We propose a strategy to reduce unnecessary prostate biopsies in Chinese patients with total prostate-specific antigen (tPSA) >10 ng ml -1 and Prostate Imaging Reporting and Data System (PI-RADS) scores between 1 and 3. Clinical data derived from 517 patients of The First Affiliated Hospital of USTC (Hefei, China) from January 2020 to December 2023 who met the screening criteria for the study were retrospectively collected. Independent predictors were identified via univariate and multivariate logistic regression analysis.

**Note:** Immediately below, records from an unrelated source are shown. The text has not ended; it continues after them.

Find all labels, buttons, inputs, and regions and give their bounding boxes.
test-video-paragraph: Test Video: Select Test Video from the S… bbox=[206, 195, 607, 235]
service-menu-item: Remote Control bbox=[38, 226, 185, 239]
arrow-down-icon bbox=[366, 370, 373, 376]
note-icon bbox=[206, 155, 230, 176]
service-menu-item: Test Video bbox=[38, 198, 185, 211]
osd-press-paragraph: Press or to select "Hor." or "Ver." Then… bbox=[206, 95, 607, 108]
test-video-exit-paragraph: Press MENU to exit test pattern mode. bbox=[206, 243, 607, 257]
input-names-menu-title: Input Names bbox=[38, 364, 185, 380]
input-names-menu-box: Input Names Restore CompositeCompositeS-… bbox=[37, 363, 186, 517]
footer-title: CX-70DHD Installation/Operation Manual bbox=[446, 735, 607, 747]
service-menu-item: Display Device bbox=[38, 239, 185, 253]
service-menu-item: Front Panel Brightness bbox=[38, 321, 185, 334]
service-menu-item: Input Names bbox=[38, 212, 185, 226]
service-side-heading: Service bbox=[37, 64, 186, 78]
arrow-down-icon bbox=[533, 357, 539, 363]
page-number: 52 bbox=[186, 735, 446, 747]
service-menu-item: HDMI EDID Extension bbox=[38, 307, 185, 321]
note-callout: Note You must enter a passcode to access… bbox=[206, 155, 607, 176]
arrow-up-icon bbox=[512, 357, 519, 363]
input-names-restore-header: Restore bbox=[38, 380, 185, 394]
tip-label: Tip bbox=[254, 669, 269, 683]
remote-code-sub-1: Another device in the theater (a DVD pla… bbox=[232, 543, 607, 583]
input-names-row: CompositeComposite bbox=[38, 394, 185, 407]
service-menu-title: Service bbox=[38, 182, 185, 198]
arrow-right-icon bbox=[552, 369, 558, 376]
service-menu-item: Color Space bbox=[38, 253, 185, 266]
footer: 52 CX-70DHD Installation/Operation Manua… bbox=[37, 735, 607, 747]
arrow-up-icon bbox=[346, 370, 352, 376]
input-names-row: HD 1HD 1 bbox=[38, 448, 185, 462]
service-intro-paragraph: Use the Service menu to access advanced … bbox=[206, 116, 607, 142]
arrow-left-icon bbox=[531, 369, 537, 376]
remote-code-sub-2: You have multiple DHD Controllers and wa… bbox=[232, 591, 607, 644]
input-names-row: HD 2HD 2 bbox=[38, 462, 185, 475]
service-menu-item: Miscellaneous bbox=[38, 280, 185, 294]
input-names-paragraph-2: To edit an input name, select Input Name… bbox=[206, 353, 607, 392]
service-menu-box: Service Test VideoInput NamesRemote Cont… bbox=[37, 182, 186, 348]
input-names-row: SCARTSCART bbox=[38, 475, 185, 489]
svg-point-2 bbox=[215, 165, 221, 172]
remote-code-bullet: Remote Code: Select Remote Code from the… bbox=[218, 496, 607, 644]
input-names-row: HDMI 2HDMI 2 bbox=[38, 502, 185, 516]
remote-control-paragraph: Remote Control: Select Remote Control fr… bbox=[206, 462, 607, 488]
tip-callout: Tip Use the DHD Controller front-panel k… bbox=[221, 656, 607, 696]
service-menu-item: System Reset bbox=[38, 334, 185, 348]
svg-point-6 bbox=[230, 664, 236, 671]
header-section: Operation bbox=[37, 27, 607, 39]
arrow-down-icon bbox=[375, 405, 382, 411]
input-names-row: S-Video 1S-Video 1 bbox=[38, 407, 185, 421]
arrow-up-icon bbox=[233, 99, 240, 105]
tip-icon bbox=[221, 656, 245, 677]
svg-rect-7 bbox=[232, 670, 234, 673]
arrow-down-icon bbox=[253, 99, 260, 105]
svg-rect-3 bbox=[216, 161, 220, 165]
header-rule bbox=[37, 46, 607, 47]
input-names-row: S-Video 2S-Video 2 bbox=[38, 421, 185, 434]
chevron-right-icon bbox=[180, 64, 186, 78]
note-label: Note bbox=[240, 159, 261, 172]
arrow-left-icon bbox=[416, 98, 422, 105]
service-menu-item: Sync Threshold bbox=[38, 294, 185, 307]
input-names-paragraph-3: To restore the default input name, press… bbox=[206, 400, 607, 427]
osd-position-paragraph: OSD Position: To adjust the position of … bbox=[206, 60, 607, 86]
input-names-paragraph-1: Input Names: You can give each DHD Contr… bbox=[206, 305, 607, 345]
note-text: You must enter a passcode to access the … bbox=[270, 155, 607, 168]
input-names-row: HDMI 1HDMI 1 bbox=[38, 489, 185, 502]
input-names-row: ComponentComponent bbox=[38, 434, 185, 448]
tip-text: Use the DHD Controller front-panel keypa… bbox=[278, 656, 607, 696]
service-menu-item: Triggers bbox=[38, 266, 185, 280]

The diagnostic capacity of clinical variables was evaluated using the receiver operating characteristic (ROC) curves and area under the curve (AUC). A prostate biopsy strategy was developed via risk stratification. Of the 517 patients, 17/348 (4.9%) with PI-RADS 1-2 were diagnosed with clinically significant prostate cancer (csPCa), and 27/169 (16.0%) patients with PI-RADS 3 were diagnosed with csPCa. The appropriate prostate-specific antigen density (PSAD) cut-off values were 0.45 ng ml -2 for PI-RADS 1-2 patients and 0.3 ng ml -2 for PI-RADS 3 patients. The appropriate prostate volume (PV) cut-off values were 40 ml for PI-RADS 1-2 patients and 50 ml for PI-RADS 3 patients. The prostate biopsy strategy based on PSAD and PV developed in this study can reduce unnecessary prostate biopsies in patients with tPSA >10 ng ml -1 and PI-RADS 1-3. In the study, 66.5% (344/517) patients did not need to undergo prostate biopsy, at the expense of missing only 1.7% (6/344) patients with csPCa.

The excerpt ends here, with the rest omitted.